**Directions:** Lines in the data below that contain the word "mulher" are to be copied.

[Saved data entries]
********

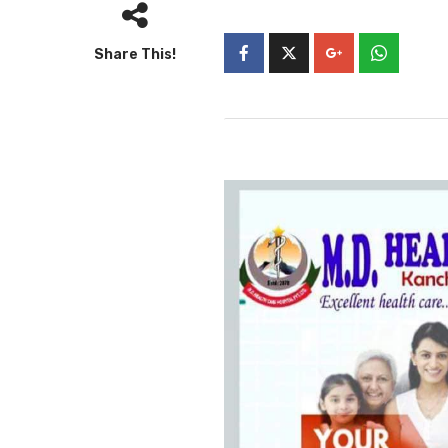
Share This!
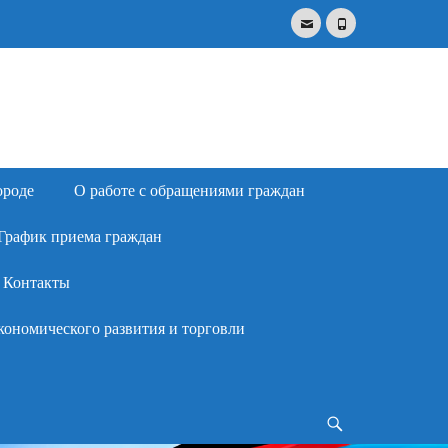
Email
Phone
Search
for:
ороде
О работе с обращениями граждан
График приема граждан
Контакты
кономического развития и торговли
Search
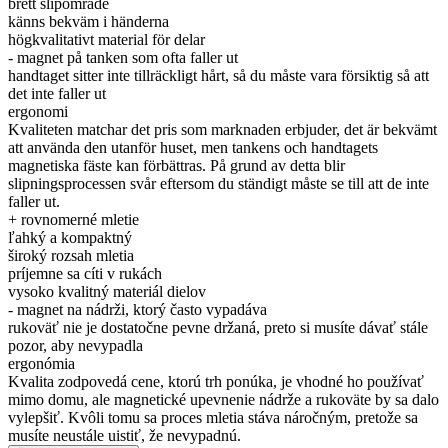
brett slipområde
känns bekväm i händerna
högkvalitativt material för delar
- magnet på tanken som ofta faller ut
handtaget sitter inte tillräckligt hårt, så du måste vara försiktig så att
det inte faller ut
ergonomi
Kvaliteten matchar det pris som marknaden erbjuder, det är bekvämt
att använda den utanför huset, men tankens och handtagets
magnetiska fäste kan förbättras. På grund av detta blir
slipningsprocessen svår eftersom du ständigt måste se till att de inte
faller ut.
+ rovnomerné mletie
ľahký a kompaktný
široký rozsah mletia
príjemne sa cíti v rukách
vysoko kvalitný materiál dielov
- magnet na nádrži, ktorý často vypadáva
rukoväť nie je dostatočne pevne držaná, preto si musíte dávať stále
pozor, aby nevypadla
ergonómia
Kvalita zodpovedá cene, ktorú trh ponúka, je vhodné ho používať
mimo domu, ale magnetické upevnenie nádrže a rukoväte by sa dalo
vylepšiť. Kvôli tomu sa proces mletia stáva náročným, pretože sa
musíte neustále uistiť, že nevypadnú.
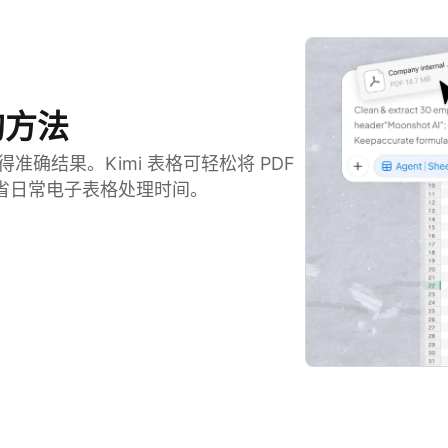
的方法
得准确结果。Kimi 表格可轻松将 PDF
省日常电子表格处理时间。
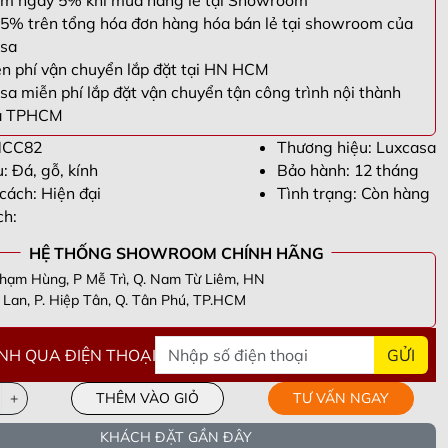
m ngay 5% khi mua hàng lẻ tại Showroom
5% trên tổng hóa đơn hàng hóa bán lẻ tại showroom của
sa
n phí vận chuyển lắp đặt tại HN HCM
sa miễn phí lắp đặt vận chuyển tận công trình nội thành
à TPHCM
NCC82
Thương hiệu: Luxcasa
u: Đá, gỗ, kính
Bảo hành: 12 tháng
cách: Hiện đại
Tình trạng: Còn hàng
ch:
HỆ THỐNG SHOWROOM CHÍNH HÃNG
hạm Hùng, P Mễ Trì, Q. Nam Từ Liêm, HN
Lan, P. Hiệp Tân, Q. Tân Phú, TP.HCM
NH QUA ĐIỆN THOẠI
GỬI
n Thắng -
098305****
- Tầng 40 Tòa HPC Lanmark Văn Khê, Hà
i
ương -
090955****
- Số 63 Lạc Long Quân, Hiệp Định, Hiệp Tân,
+
THÊM VÀO GIỎ
TƯ VẤN NGAY
Tây Ninh
ng -
082693****
- Khu cc empire . Tháp linden .phường Thủ Thiêm .
hủ Đức. Tp Hồ chí minh
i -
098339****
- Cổng Chào Novaworld Hồ Tràm-The Tropicana,
KHÁCH ĐẶT GẦN ĐÂY
, Xã Bình Châu, Huyện Xuyên Mộc, Tỉnh Bà Rịa Vũng Tàu
g -
096661****
- CC phú Thạnh, lô e 609 53 nguyễn sơn, phú thạnh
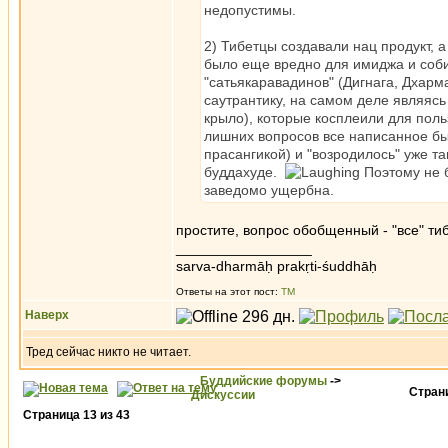
недопустимы.
2) Тибетцы создавали нац продукт, а
было еще вредно для имиджа и соби
"сатьякаравадинов" (Дигнага, Дхарм
саутрантику, на самом деле являясь
крыло), которые косплеили для поль
лишних вопросов все написанное бы
прасангикой) и "возродилось" уже т
буддахуде.
Поэтому не 
заведомо ущербна.
простите, вопрос обобщенный - "все" ти
_________________
sarva-dharmāḥ prakṛti-śuddhāḥ
Ответы на этот пост:
ТМ
Наверх
Тред сейчас никто не читает.
Буддийские форумы
->
Стра
Дискуссии
Страница
13
из
43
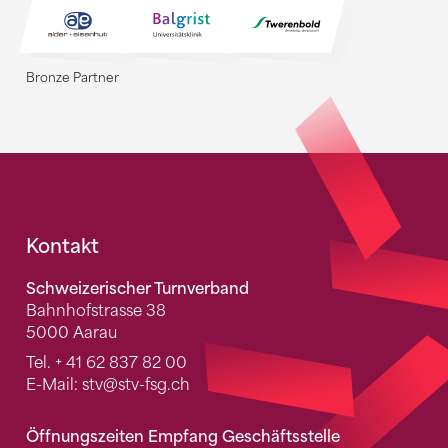
Bronze Partner
Fusszeile
Kontakt
Schweizerischer Turnverband
Bahnhofstrasse 38
5000 Aarau
Tel.
+ 41 62 837 82 00
E-Mail:
stv
@stv-fsg.ch
Öffnungszeiten Empfang Geschäftsstelle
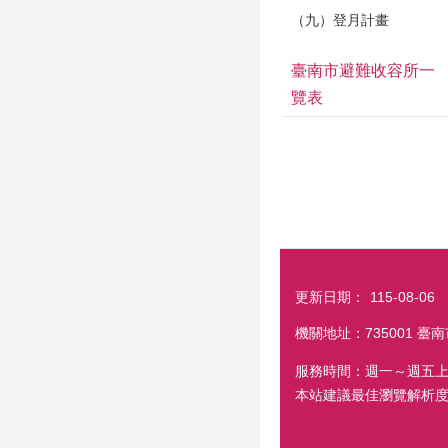
（九）登月計畫
臺南市避難收容所一
覽表
更新日期：
115-08-06
機關地址：735001 臺南
服務時間：週一～週五上
本站建議最佳瀏覽解析度 1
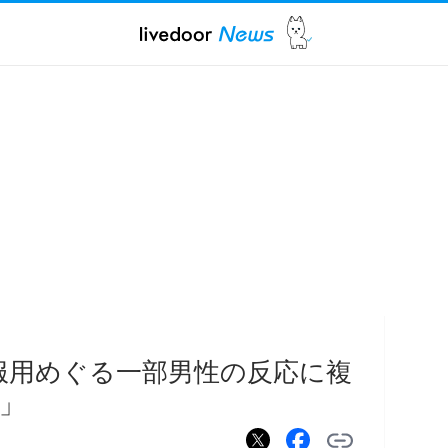
服用めぐる一部男性の反応に複
」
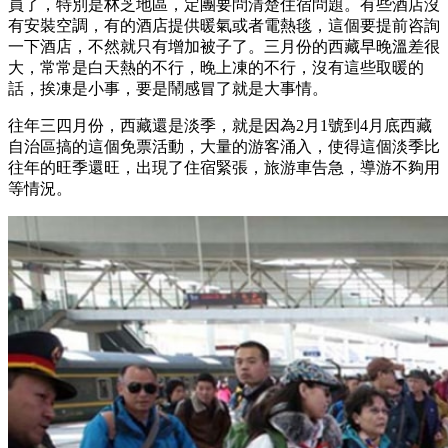
員了，特別是林芝地區，定團要問清楚住宿問題。有些酒店沒
有安裝空調，有的酒店提供暖氣或者電熱毯，這個要提前咨詢
一下酒店，不然就只有增加被子了。三月份的西藏早晚溫差很
大，常常是白天熱的不行，晚上凍的不行，沒有這些取暖的
話，挨凍是小事，要是鬧感冒了就是大事情。
往年三四月份，西藏還是淡季，就是因為2月1號到4月底西藏
自治區搞的這個免票活動，大量的游客涌入，使得這個淡季比
往年的旺季還旺，出現了住宿緊張，旅游車告急，導游不夠用
等情況。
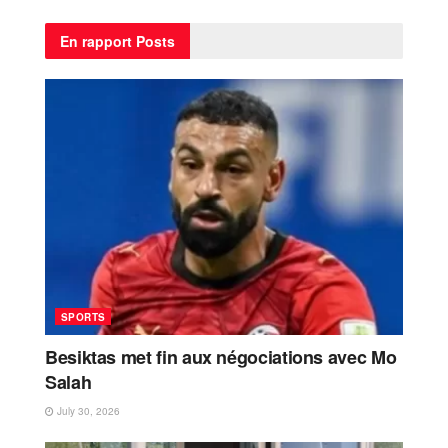
En rapport
Posts
SPORTS
Besiktas met fin aux négociations avec Mo
Salah
July 30, 2026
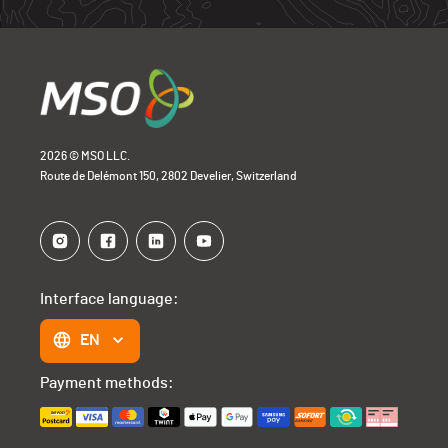
2026 © MSO LLC.
Route de Delémont 150, 2802 Develier, Switzerland
Interface language:
EN
Payment methods:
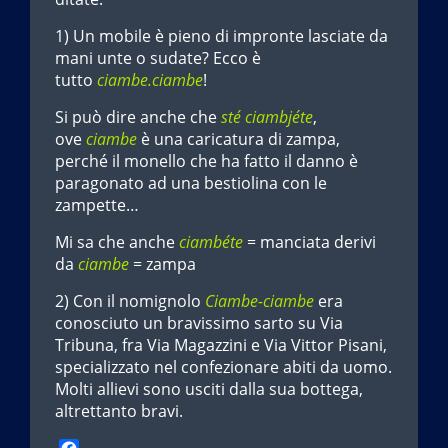
1) Un mobile è pieno di impronte lasciate da
mani unte o sudate? Ecco è
tutto
ciambe.ciambe
!
Si può dire anche che
sté ciambjéte
,
ove
ciambe
è una caricatura di zampa,
perché il monello che ha fatto il danno è
paragonato ad una bestiolina con le
zampette…
Mi sa che anche
ciambéte
= manciata derivi
da
ciambe
= zampa
2) Con il nomignolo
Ciambe-ciambe
era
conosciuto un bravissimo sarto su Via
Tribuna, fra Via Magazzini e Via Vittor Pisani,
specializzato nel confezionare abiti da uomo.
Molti allievi sono usciti dalla sua bottega,
altrettanto bravi.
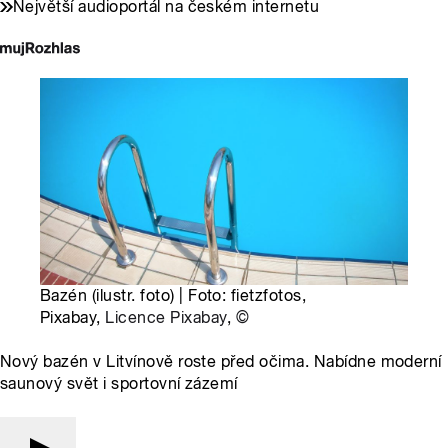
Největší audioportál na českém internetu
Bazén (ilustr. foto) | Foto: fietzfotos,
Pixabay,
Licence Pixabay
,
©
Nový bazén v Litvínově roste před očima. Nabídne moderní
saunový svět i sportovní zázemí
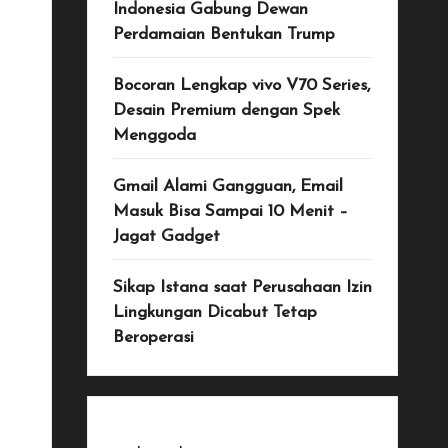
Indonesia Gabung Dewan
Perdamaian Bentukan Trump
Bocoran Lengkap vivo V70 Series,
Desain Premium dengan Spek
Menggoda
Gmail Alami Gangguan, Email
Masuk Bisa Sampai 10 Menit –
Jagat Gadget
Sikap Istana saat Perusahaan Izin
Lingkungan Dicabut Tetap
Beroperasi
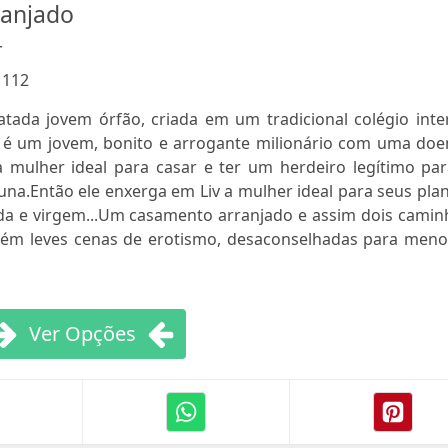
anjado
r
:
112
atada jovem órfão, criada em um tradicional colégio inte
é um jovem, bonito e arrogante milionário com uma doe
 mulher ideal para casar e ter um herdeiro legítimo par
una.Então ele enxerga em Liv a mulher ideal para seus pla
ada e virgem...Um casamento arranjado e assim dois camin
ontém leves cenas de erotismo, desaconselhadas para meno
Ver Opções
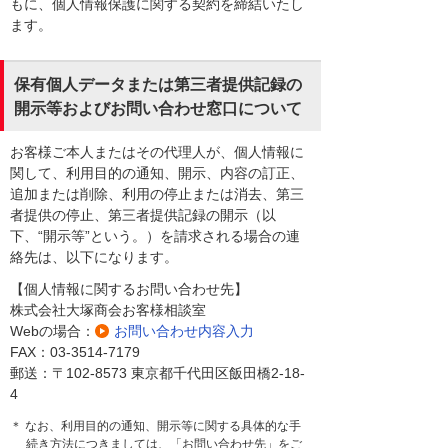
もに、個人情報保護に関する契約を締結いたし
ます。
保有個人データまたは第三者提供記録の
開示等およびお問い合わせ窓口について
お客様ご本人またはその代理人が、個人情報に
関して、利用目的の通知、開示、内容の訂正、
追加または削除、利用の停止または消去、第三
者提供の停止、第三者提供記録の開示（以
下、“開示等”という。）を請求される場合の連
絡先は、以下になります。
【個人情報に関するお問い合わせ先】
株式会社大塚商会お客様相談室
Webの場合：
お問い合わせ内容入力
FAX：03-3514-7179
郵送：〒102-8573 東京都千代田区飯田橋2-18-
4
＊ なお、利用目的の通知、開示等に関する具体的な手
続き方法につきましては、「お問い合わせ先」をご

********

**Worked solution:**
 mulher ideal para casar e ter um herdeiro legítimo par
una.Então ele enxerga em Liv a mulher ideal para seus pla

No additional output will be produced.